Isso logo se confirma no primeiro grande painel, onde, depois de sublinhar a complementaridade entre o rural e o urbano, é introduzida a ideia de que através do bumba meu boi é possível mostrar como o Carnaval urbano do Rio de Janeiro se organiza. De que serve a ideia, se o público francês tudo ignora sobre o bumba meu boi?

Da sala das carrancas, entra-se por um corredor onde estão, numa vitrine, várias etiquetas de aguardente e, como num varal, os livrinhos de cordel. Desembarcamos no Nordeste? Supostamente. Mais adiante, as xilogravuras, Joel Francisco Borges, João de Barros, Mestre Noza, e são os retirantes que nós vemos, o boi voador, o Padre Cícero e a via sacra. Um nativo poderá simplesmente apreciar os quadros. O estrangeiro, que não seja um brasilianista, terá como fazê-lo? Nunca ouviu falar do Padre Cícero e nada pode deduzir das imagens.

A sala seguinte leva a concluir que isso pouco importa ao Brasil. Logo na entrada, um caboclo de madeira, figura de proa do ritual umbandístico, desconhecido, no entanto, pela imensa maioria dos estrangeiros. Sua presença não implicaria informar o que significa na umbanda e, sobretudo, o sentido desta na formação da identidade brasileira? Mas o partido é outro, e o painel só diz que é imprecisa a fronteira entre a imagem que tem do branco o índio Carajá e a representação do ancestral indígena no ritual umbandístico. Interessa mais referir o culto aos Carajás do que revelar seu sentido. Seria assim porque, da perspectiva dos organizadores, o país atual só existe referido ao passado ou porque este país não lhes importa? Ora, o povo brasileiro! Vítima do mesmo descaso com que é tratado o francês.
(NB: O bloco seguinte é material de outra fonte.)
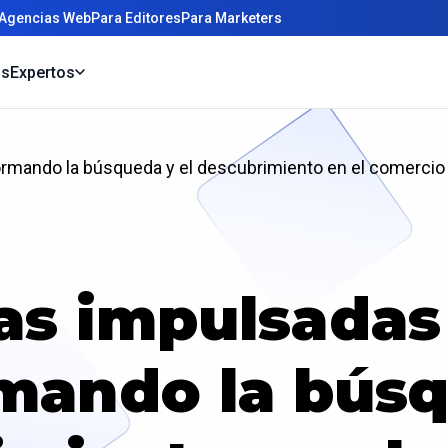
 Agencias Web
Para Editores
Para Marketers
os
Expertos
rmando la búsqueda y el descubrimiento en el comercio 
s impulsadas 
mando la búsq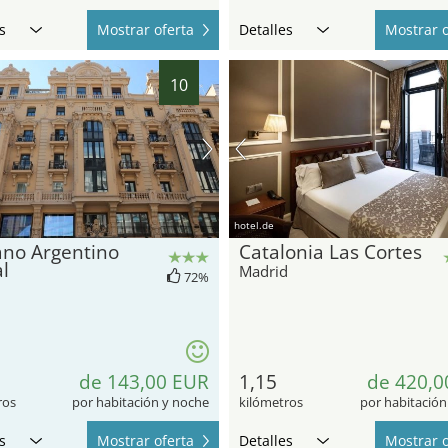
s
Mostrar oferta
Detalles
Mostrar o
10
hotel.de
ano Argentino
Catalonia Las Cortes
l
Madrid
72%
d
de 143,00 EUR
1,15
de 420,0
ros
por habitación y noche
kilómetros
por habitación
s
Mostrar oferta
Detalles
Mostrar o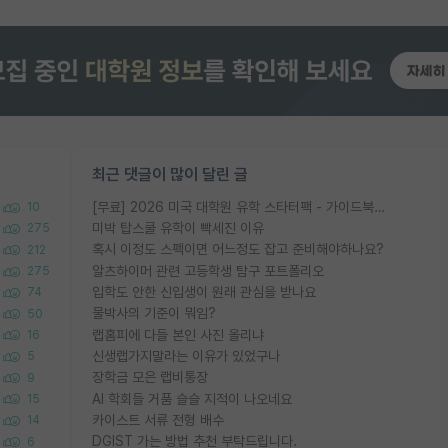
최근 댓글이 많이 달린 글
[무료] 2026 미국 대학원 유학 스타터팩 - 가이드북 & 합격자 컨택메일 템플릿
10
미박 탑스쿨 유학이 빡세진 이유
275
혹시 이정도 스펙이면 어느정도 잡고 준비해야하나요?
212
알츠하이머 관련 고등학생 탐구 포트폴리오
275
입학도 안한 신입생이 원래 관심을 받나요
74
물박사의 기준이 뭐임?
50
랩홈피에 다들 본인 사진 올리냐
16
신생랩가지말라는 이유가 있었구나
5
장학금 모은 랩비통장
9
AI 학회들 거품 슬슬 지적이 나오네요
15
카이스트 서류 전형 배수
14
DGIST 가는 방법 추천 부탁드립니다.
6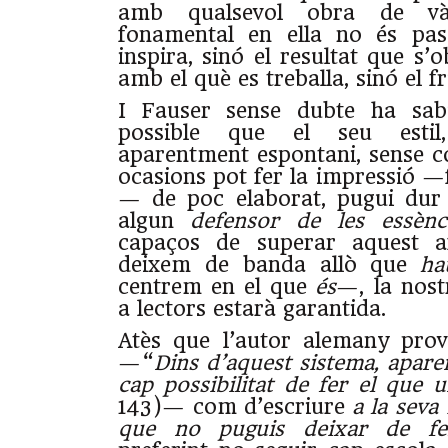
amb qualsevol obra de và
fonamental en ella no és pas
inspira, sinó el resultat que s’o
amb el què es treballa, sinó el f
I Fauser sense dubte ha sabu
possible que el seu estil,
aparentment espontani, sense c
ocasions pot fer la impressió —
— de poc elaborat, pugui dur 
algun
defensor de les essènc
capaços de superar aquest a
deixem de banda allò que
ha
centrem en el que
és
—, la nost
a lectors estarà garantida.
Atès que l’autor alemany prov
—“
Dins d’aquest sistema, apare
cap possibilitat de fer el que u
143)— com d’escriure
a la sev
que no puguis deixar de fe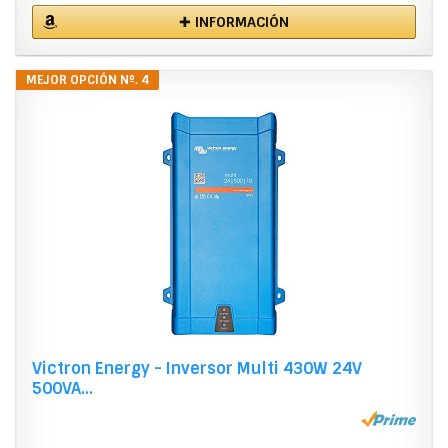
✚ INFORMACIÓN
MEJOR OPCIÓN Nº. 4
Victron Energy - Inversor Multi 430W 24V
500VA...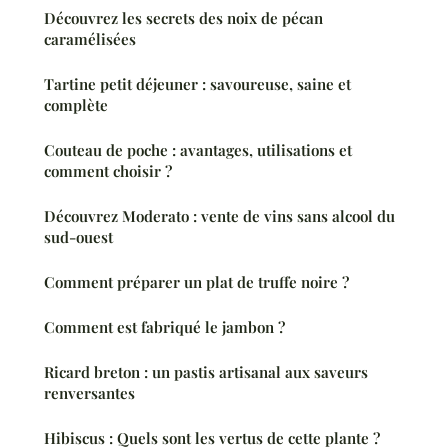
Découvrez les secrets des noix de pécan
caramélisées
Tartine petit déjeuner : savoureuse, saine et
complète
Couteau de poche : avantages, utilisations et
comment choisir ?
Découvrez Moderato : vente de vins sans alcool du
sud-ouest
Comment préparer un plat de truffe noire ?
Comment est fabriqué le jambon ?
Ricard breton : un pastis artisanal aux saveurs
renversantes
Hibiscus : Quels sont les vertus de cette plante ?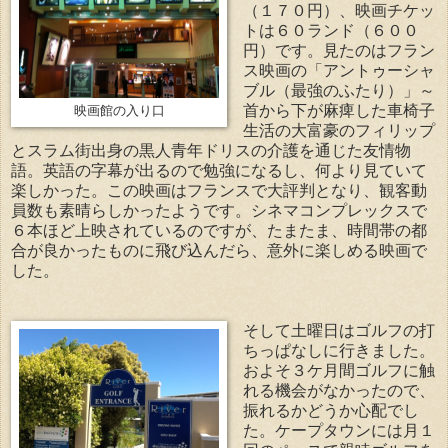
（１７０円）、映画チケッ
トは６０ランド（６００
円）です。見たのはフラン
ス映画の「アントゥーシャ
ブル（最強のふたり）」～
首から下が麻痺した車椅子
映画館の入り口
生活の大富豪のフィリップ
とスラム街出身の黒人青年ドリスの介護を通じた友情物
語。英語の字幕が出るので勉強になるし、何より見ていて
楽しかった。この映画はフランスで大評判となり、観客動
員数も素晴らしかったようです。シネマコンプレックスで
６本ほど上映されているのですが、たまたま、時間帯の都
合が良かったものに飛び込んだら、意外に楽しめる映画で
した。
そして土曜日はゴルフの打
ちっぱなしに行きました。
およそ３ケ月間ゴルフに触
れる機会がなかったので、
振れるかどうか心配でし
た。ケープタウンには月１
Se este pedisse explicações sobre a mostra, possivelmente teria que engolir a nossa tradicional pergunta: “Você sabe com quem está falando?”.

O organizador talvez agora me atribua má-fé. Ele, então, não trouxe a Paris o Mamulengo, o Maracatu, o Candomblé e a Umbanda? Sim, no Grand Palaisestão os rituais do nosso povo. Só que entre eles não se pode estabelecer qualquer nexo. Não porque não exista, claro, e, sim, porque seria preciso dizer de que modo, através dessas manifestações, a identidade se realiza, quais os procedimentos característicos da chamada cultura popular. Ou tratar-se-ia para o organizador de uma cultura que não produz a nossa identidade? Tão exótica da perspectiva daquele quanto do estrangeiro?

Tendo a ininteligibilidade como norma e a monotonia como efeito, a mostra continua e, na sala seguinte, vemos uma creche de Manoel Graciano Cardoso, um chapéu de folião, um conjunto de rock de Maria do Barro Cru, um bumba meu boi e o mestre Vitalino. De novo a mesma questão. Por que as peças estão assim reunidas? Por que Maria do Barro Cru ao lado do bumba meu boi? Por serem as cabeças dos músicos evocativas das de um boi? A sequência aleatória da mostra transforma-se em nonsense, autorizando qualquer associação. Já vencida pela desorganização, vejo, na passagem para a penúltima sala, uma figura que o painel diz ser a do Eremita, um boi vestido de homem que, numa das mãos segura uma espiga de milho, na outra um cajado, como se hesitasse entre plantar ou andar, ficar ou partir. Identifico-me com ele, perguntando-me se insisto ou desisto. Mas sou persistente.

Penúltima sala. No canto, um grupo em que vejo um robô, uma baiana e um astronauta, mas só depois, pela serpentina no chão, percebo tratar-se de fantasias da Mocidade Independente. Pobre Carnaval carioca, que foi capaz de dançar o samba até no espaço astral, exibir, insistindo no que somos, uma irrefutável competência. A mostra conseguiu fazer dele expressão marginal, tratou-o aliás como a Umbanda ou o Candomblé, como fato folclórico, no sentido pejorativo do termo, e que logo poderia ser dicionarizado pelo Aurélio: pitoresco, mas sem importância.

À sua revelia, o povo brasileiro folclorizou-se no Grand Palais.